“Le grandi città sono diventate delle incubatrici nelle quali covano insoddisfazione, disaffezione e ribellione. Tutte le vecchie appartenenze basate su schemi sociali e orientamenti politici consolidati oggi sono andate in frantumi. Proprio per questa disgregazione in atto il giudizio alle elezioni comunali non è sui candidati sindaci, ma sul governo del Paese”. Lo evidenzia Rino Formica, ex ministro del Lavoro e per due volte ministro delle Finanze. Venerdì il presidente del Consiglio, Matteo Renzi, nel giorno di chiusura della campagna elettorale ha cercato di gettare acqua sul fuoco: “Come abbiamo detto in tutte le salse non è un voto sul governo, ma sicuramente è molto importante per scegliere il futuro della propria città. Ci vogliono sindaci onesti, capaci di tappare le buche, ma anche di dare un orizzonte alle proprie comunità. Il Pd ha messo in campo molti candidati autorevoli”.



Chi ha più da perdere in queste elezioni comunali? Renzi, Salvini, Berlusconi o Grillo?

Non si tratta di vedere chi perde ma chi vince, cioè chi nel prossimo futuro imporrà un mutamento alle condizioni generali della nostra politica. Chi vincerà saranno gli astenuti. Renzi ha detto che queste elezioni non riguardano il governo ma soltanto i sindaci, ma non è così. Di qui a luglio o agosto gli italiani non si ricorderanno più chi è stato eletto sindaco, ma sulla base dei livelli di astensione e delle trasmigrazioni dei consensi cercheranno di capire quale sarà il futuro del Paese. Chiedersi quindi chi vince e chi perde tra i partiti politici in campo è una domanda che appartiene a schemi passati.

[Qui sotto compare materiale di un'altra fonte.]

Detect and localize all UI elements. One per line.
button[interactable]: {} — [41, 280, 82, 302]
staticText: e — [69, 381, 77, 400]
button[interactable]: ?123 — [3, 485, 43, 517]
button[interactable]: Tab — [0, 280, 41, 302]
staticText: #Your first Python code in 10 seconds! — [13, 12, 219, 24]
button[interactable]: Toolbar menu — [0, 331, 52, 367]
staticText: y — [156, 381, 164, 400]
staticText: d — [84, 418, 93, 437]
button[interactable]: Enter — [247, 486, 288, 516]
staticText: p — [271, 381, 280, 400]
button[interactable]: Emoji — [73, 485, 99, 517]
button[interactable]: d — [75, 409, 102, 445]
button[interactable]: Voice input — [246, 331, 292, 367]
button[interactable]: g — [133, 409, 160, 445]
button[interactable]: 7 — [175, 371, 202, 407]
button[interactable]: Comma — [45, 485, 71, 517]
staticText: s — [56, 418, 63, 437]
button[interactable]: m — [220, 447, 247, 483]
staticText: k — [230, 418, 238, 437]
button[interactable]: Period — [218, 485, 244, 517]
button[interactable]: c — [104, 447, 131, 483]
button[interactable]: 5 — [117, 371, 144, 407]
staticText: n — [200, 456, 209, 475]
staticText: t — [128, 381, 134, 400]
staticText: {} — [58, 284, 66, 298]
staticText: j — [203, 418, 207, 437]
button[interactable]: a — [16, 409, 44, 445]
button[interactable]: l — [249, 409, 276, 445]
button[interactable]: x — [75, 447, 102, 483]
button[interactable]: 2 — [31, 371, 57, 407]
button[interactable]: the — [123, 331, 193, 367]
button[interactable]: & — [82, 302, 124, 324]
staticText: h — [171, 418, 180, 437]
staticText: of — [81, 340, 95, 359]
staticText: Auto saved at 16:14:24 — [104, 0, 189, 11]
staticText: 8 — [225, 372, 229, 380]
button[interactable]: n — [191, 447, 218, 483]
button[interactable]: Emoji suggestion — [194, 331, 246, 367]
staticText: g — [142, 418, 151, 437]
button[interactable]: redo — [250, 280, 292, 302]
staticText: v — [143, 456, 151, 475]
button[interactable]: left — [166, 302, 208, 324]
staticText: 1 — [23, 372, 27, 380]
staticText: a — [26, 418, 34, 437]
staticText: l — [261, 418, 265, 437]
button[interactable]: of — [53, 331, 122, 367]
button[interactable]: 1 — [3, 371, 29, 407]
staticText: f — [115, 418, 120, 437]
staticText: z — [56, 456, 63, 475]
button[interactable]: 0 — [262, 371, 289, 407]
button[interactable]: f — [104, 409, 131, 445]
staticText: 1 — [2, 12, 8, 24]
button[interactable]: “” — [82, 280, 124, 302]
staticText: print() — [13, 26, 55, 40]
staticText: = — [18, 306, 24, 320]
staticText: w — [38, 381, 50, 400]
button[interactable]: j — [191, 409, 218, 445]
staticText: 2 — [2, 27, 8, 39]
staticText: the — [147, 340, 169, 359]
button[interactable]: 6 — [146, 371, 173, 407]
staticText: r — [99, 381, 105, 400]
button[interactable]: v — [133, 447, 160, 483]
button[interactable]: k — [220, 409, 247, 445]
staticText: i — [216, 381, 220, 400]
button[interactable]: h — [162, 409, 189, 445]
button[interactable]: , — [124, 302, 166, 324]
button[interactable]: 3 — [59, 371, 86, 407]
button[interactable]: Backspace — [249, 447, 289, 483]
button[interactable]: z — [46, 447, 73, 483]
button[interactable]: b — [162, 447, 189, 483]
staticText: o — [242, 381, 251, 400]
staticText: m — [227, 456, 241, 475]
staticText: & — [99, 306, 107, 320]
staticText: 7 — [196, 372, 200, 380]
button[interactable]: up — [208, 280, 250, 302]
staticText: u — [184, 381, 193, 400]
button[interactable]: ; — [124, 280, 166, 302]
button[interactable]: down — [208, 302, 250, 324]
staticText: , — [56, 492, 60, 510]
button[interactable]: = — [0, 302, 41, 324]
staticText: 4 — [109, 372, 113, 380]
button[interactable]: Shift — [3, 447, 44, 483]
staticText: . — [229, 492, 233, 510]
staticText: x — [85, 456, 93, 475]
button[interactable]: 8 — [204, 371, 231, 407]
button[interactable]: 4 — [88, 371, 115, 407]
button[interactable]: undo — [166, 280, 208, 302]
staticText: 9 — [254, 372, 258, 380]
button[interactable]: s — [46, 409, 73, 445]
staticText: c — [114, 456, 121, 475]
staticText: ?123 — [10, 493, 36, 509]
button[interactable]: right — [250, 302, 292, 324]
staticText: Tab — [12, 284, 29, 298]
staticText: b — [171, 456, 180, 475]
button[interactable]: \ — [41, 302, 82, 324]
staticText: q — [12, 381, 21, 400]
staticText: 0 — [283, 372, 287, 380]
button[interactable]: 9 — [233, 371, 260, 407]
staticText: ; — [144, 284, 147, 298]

Il fatto più indecifrabile e impressionante comunque è il fenomeno dell’astensionismo.

Dove andrà a incidere questo fenomeno?

Una volta si diceva che i signori votano tutti i giorni, i poveri una volta ogni cinque anni. Allora si capiva che la partecipazione al voto dei deboli e degli indifesi era molto più importante. Infatti le astensioni non erano nei ceti popolari, bensì in quelli benestanti. Il fenomeno nuovo cui assistiamo oggi è che nelle classi povere e nello stesso ceto medio c’è una disaffezione al voto. Viene così meno la base materiale che dovrebbe garantire solidità alla vita democratica, e ciò può portare a degli effetti imprevedibili.

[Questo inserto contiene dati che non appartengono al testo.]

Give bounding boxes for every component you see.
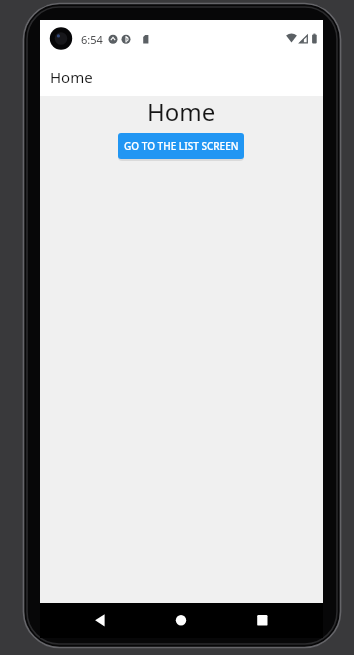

Quale fase stanno attraversando gli attuali partiti?

All’interno delle forze politiche esistenti è in corso uno scontro per il ricambio delle guide interne. Questo vale per Pd, Forza Italia, M5s e per le stesse formazioni minori. C’è un esaurirsi delle guide politiche di questi ultimi 20 anni. All’interno di classi di partito più o meno disastrate, è in corso una ricerca di dirigenti o di guide nuove e soprattutto di orientamenti politici innovativi.

Quali tendenze emergeranno dalle grandi città?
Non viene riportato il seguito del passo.